**Problem**
All lines in the records below that hold "rule" are to be shown.

***** Records supplied

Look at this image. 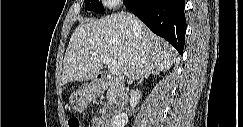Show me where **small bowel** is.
Segmentation results:
<instances>
[{"instance_id":"small-bowel-1","label":"small bowel","mask_w":243,"mask_h":127,"mask_svg":"<svg viewBox=\"0 0 243 127\" xmlns=\"http://www.w3.org/2000/svg\"><path fill=\"white\" fill-rule=\"evenodd\" d=\"M89 126L90 127H105V126H101L100 119H98V118H95V119L91 120Z\"/></svg>"}]
</instances>
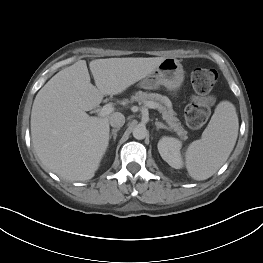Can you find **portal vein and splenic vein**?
I'll return each instance as SVG.
<instances>
[{
  "mask_svg": "<svg viewBox=\"0 0 263 263\" xmlns=\"http://www.w3.org/2000/svg\"><path fill=\"white\" fill-rule=\"evenodd\" d=\"M145 105L150 109L159 108V104L151 101L146 102ZM113 111H114V107L112 106V104H106L101 109L98 110L97 114L98 116L103 117L109 115Z\"/></svg>",
  "mask_w": 263,
  "mask_h": 263,
  "instance_id": "18ae733b",
  "label": "portal vein and splenic vein"
}]
</instances>
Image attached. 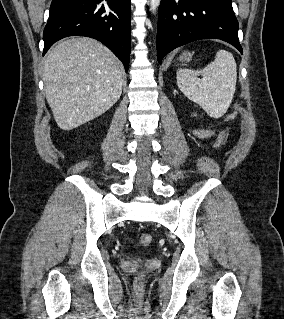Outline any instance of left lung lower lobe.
Returning <instances> with one entry per match:
<instances>
[{"label":"left lung lower lobe","mask_w":284,"mask_h":319,"mask_svg":"<svg viewBox=\"0 0 284 319\" xmlns=\"http://www.w3.org/2000/svg\"><path fill=\"white\" fill-rule=\"evenodd\" d=\"M208 38L224 40L243 53L231 0H161L157 30L159 63L171 50Z\"/></svg>","instance_id":"0a47b994"}]
</instances>
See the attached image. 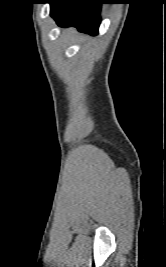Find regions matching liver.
I'll return each instance as SVG.
<instances>
[{"instance_id":"1","label":"liver","mask_w":166,"mask_h":267,"mask_svg":"<svg viewBox=\"0 0 166 267\" xmlns=\"http://www.w3.org/2000/svg\"><path fill=\"white\" fill-rule=\"evenodd\" d=\"M70 32H71V33H75V31H74V30H71Z\"/></svg>"}]
</instances>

**********

**Result of the exercise**
[{"instance_id":"small-bowel-1","label":"small bowel","mask_w":243,"mask_h":127,"mask_svg":"<svg viewBox=\"0 0 243 127\" xmlns=\"http://www.w3.org/2000/svg\"><path fill=\"white\" fill-rule=\"evenodd\" d=\"M89 126L90 127H105V126H101L100 119H98V118H95V119L91 120Z\"/></svg>"}]
  "mask_svg": "<svg viewBox=\"0 0 263 263\" xmlns=\"http://www.w3.org/2000/svg\"><path fill=\"white\" fill-rule=\"evenodd\" d=\"M145 105L150 109L159 108V104L151 101L146 102ZM113 111H114V107L112 106V104H106L101 109L98 110L97 114L98 116L103 117L109 115Z\"/></svg>",
[{"label":"left lung lower lobe","mask_w":284,"mask_h":319,"mask_svg":"<svg viewBox=\"0 0 284 319\" xmlns=\"http://www.w3.org/2000/svg\"><path fill=\"white\" fill-rule=\"evenodd\" d=\"M208 38L224 40L243 53L231 0H161L157 30L159 63L171 50Z\"/></svg>","instance_id":"0a47b994"}]
[{"instance_id":"1","label":"liver","mask_w":166,"mask_h":267,"mask_svg":"<svg viewBox=\"0 0 166 267\" xmlns=\"http://www.w3.org/2000/svg\"><path fill=\"white\" fill-rule=\"evenodd\" d=\"M70 32H71V33H75V31H74V30H71Z\"/></svg>"}]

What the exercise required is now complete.